L'effetto, ieri mattina, di fronte ai telegiornali della Rai era piuttosto straniante. I conduttori, con gran cipiglio, leggevano con tono grave e antico - paradossalmente da Eiar - un comunicato dell'Usigrai (...)
(...) nel quale si attaccava la nuova par condicio e dunque il presunto tentativo del governo di utilizzare la televisione pubblica come megafono per le proprie azioni e silenziatore per le opposizioni, sottolineando la ferrea volontà dei giornalisti di viale Mazzini di non flettere la schiena di fronte al potere. L'effetto, ribadiamo, era straniante, perché la solennità della denuncia faceva venire il dubbio che lo Stivale fosse stato trasferito alla latitudine di qualche immaginifica dittatura sudamericana.

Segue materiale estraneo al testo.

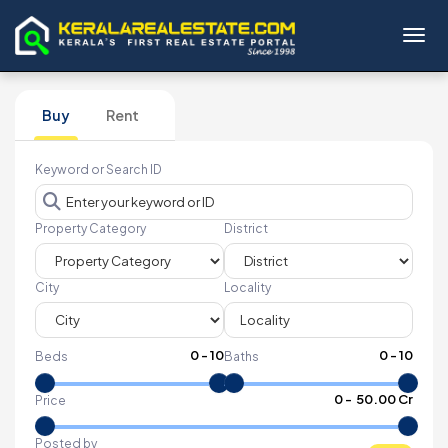
Toggl
Buy
Rent
Keyword or Search ID
Property Category
District
City
Locality
0
-
10
0
-
10
Beds
Baths
₹
0
- ₹
50.00 Cr
Price
Posted by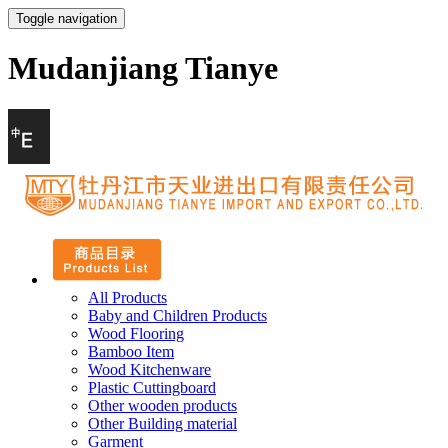
Toggle navigation
Mudanjiang Tianye
All Products
Baby and Children Products
Wood Flooring
Bamboo Item
Wood Kitchenware
Plastic Cuttingboard
Other wooden products
Other Building material
Garment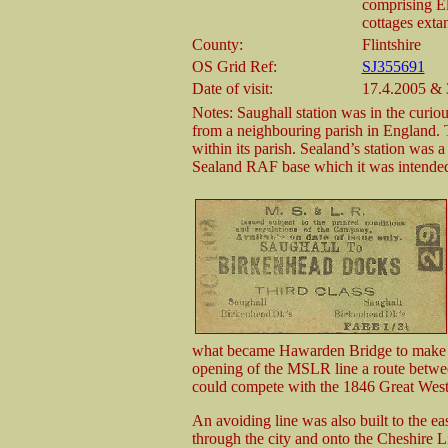
comprising E
cottages exta
County:
Flintshire
OS Grid Ref:
SJ355691
Date of visit:
17.4.2005 & 
Notes: Saughall station was in the curiou
from a neighbouring parish in England. T
within its parish. Sealand’s station was a
Sealand RAF base which it was intended
what became Hawarden Bridge to make 
opening of the MSLR line a route betw
could compete with the 1846 Great Wes
An avoiding line was also built to the eas
through the city and onto the Cheshire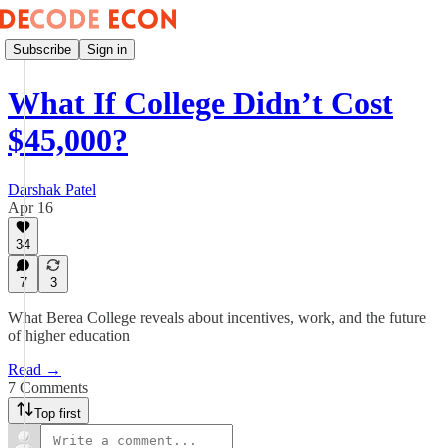
Subscribe
Sign in
What If College Didn’t Cost
$45,000?
Darshak Patel
Apr 16
34
7
3
What Berea College reveals about incentives, work, and the future
of higher education
Read →
7 Comments
Top first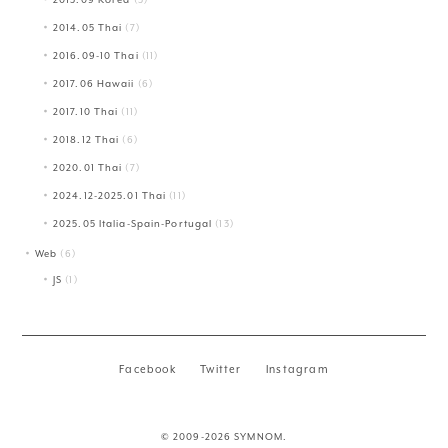
2014.05 Thai
(7)
2016.09-10 Thai
(11)
2017.06 Hawaii
(6)
2017.10 Thai
(11)
2018.12 Thai
(6)
2020.01 Thai
(7)
2024.12-2025.01 Thai
(11)
2025.05 Italia-Spain-Portugal
(13)
Web
(6)
JS
(1)
Facebook
Twitter
Instagram
© 2009-2026 SYMNOM.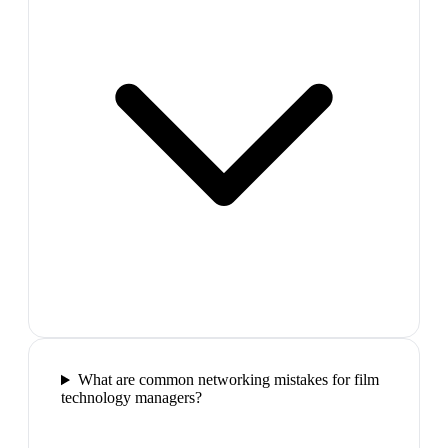
What are common networking mistakes for film
technology managers?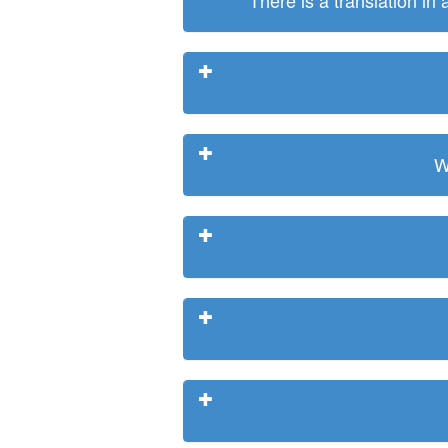
There is a translation in
W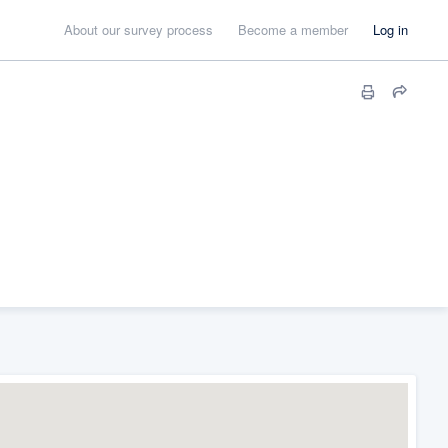
About our survey process
Become a member
Log in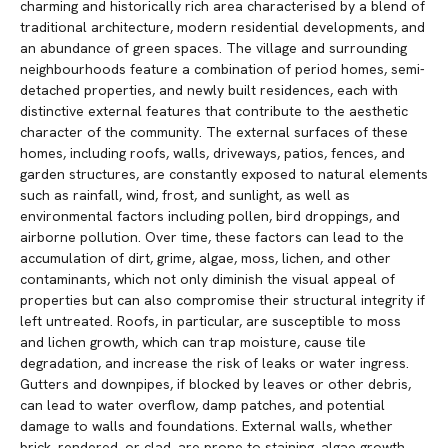
charming and historically rich area characterised by a blend of
traditional architecture, modern residential developments, and
an abundance of green spaces. The village and surrounding
neighbourhoods feature a combination of period homes, semi-
detached properties, and newly built residences, each with
distinctive external features that contribute to the aesthetic
character of the community. The external surfaces of these
homes, including roofs, walls, driveways, patios, fences, and
garden structures, are constantly exposed to natural elements
such as rainfall, wind, frost, and sunlight, as well as
environmental factors including pollen, bird droppings, and
airborne pollution. Over time, these factors can lead to the
accumulation of dirt, grime, algae, moss, lichen, and other
contaminants, which not only diminish the visual appeal of
properties but can also compromise their structural integrity if
left untreated. Roofs, in particular, are susceptible to moss
and lichen growth, which can trap moisture, cause tile
degradation, and increase the risk of leaks or water ingress.
Gutters and downpipes, if blocked by leaves or other debris,
can lead to water overflow, damp patches, and potential
damage to walls and foundations. External walls, whether
brick, rendered, or clad, are prone to staining, algae growth,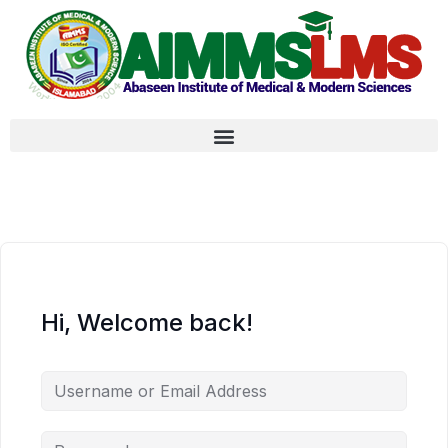
Hi, Welcome back!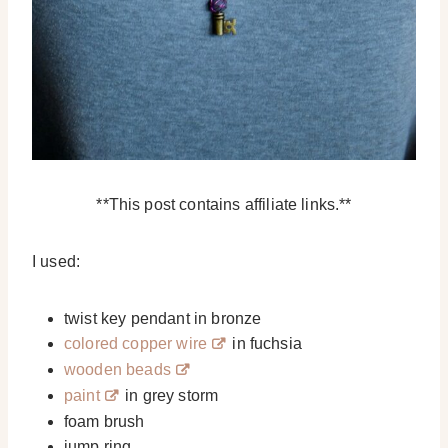
**This post contains affiliate links.**
I used:
twist key pendant in bronze
colored copper wire
in fuchsia
wooden beads
paint
in grey storm
foam brush
jump ring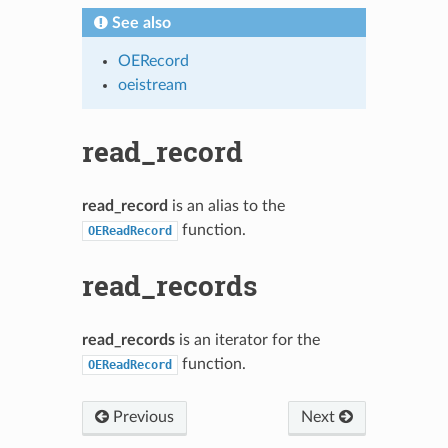
See also
OERecord
oeistream
read_record
read_record
is an alias to the
function.
OEReadRecord
read_records
read_records
is an iterator for the
function.
OEReadRecord
Previous
Next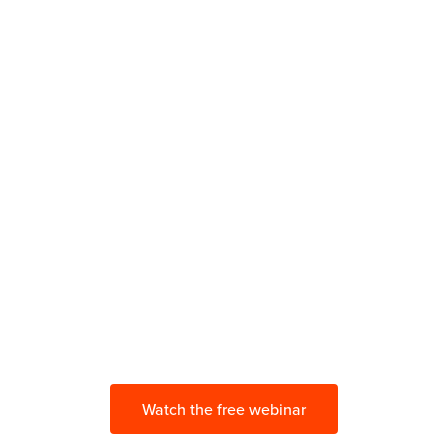
Build a Secure and
Compliant
First-Party Marketing Stack
with CDPs
Make your tech stack ready for
privacy measures and evolving best
practices.
Watch the free webinar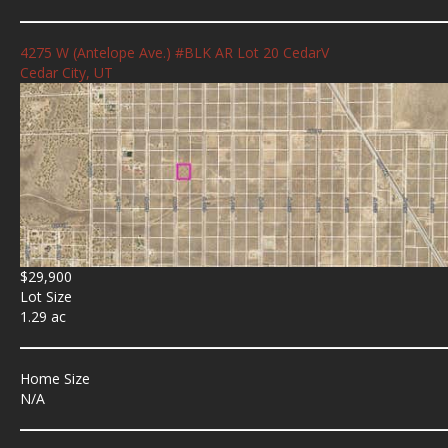
4275 W (Antelope Ave.) #BLK AR Lot 20 CedarV
Cedar City, UT
$29,900
Lot Size
1.29 ac
Home Size
N/A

Straniante soprattutto perché il lodo Fazzolari (nella foto) - questo è il nome del fantomatico cavillo che, secondo l'opposizione, avrebbe dovuto tappare la bocca all'opposizione stessa - non esisteva. Svanito nel nulla. Anche questa volta i martiri professionisti di oppressioni inesistenti devono riporre il loro vittimismo nell'armadio. Non c'è alcuna forzatura, nessuna stretta, nessun bavaglio. Tutto legittimo, conforme e assolutamente democratico. La prova e la controprova arrivano direttamente dall'Agcom - l'Autorità per le garanzie nelle comunicazioni - che sgombra il campo da ogni dubbio: «Nel Consiglio di oggi abbiamo approvato in via definitiva il nostro regolamento sulla par condicio, prendendo atto che il testo è perfettamente sovrapponibile con la delibera adottata dalla Commissione di vigilanza formulata anch'essa, pur con diverse variazioni lessicali, nel pieno rispetto delle regole fissate dalla legge 28 del 2000 e della legge 515 del 1993. Pertanto, le prerogative dei diversi soggetti istituzionali e politici rimangono inalterate nei termini fissati dalla normativa e, conseguentemente, i criteri e le valutazioni di Agcom nell'esercizio del suo dovere di vigilanza saranno gli stessi delle consultazioni precedenti e saranno applicati in modo uniforme sia per le tv private che per il servizio pubblico». A dirlo è Antonello Giacomelli, commissario Agcom e per più di quindici anni parlamentare del centrosinistra. Insomma la par condicio, nel bene e nel male, è sempre la stessa cosa. Niente di più e nulla di meno. Quindi per una settimana l'opposizione, la stampa radical e tutte le prefiche che hanno gridato alla censura, in realtà, hanno parlato del nulla. Di un cambiamento che non è avvenuto, dell'ennesimo allarme democratico che si è trasformato nella solita pantomima: intellettuali indignati, profili social listati a lutto, video virali del comunicato Rai come se viale Mazzini fosse a Pyongyang e non a Roma.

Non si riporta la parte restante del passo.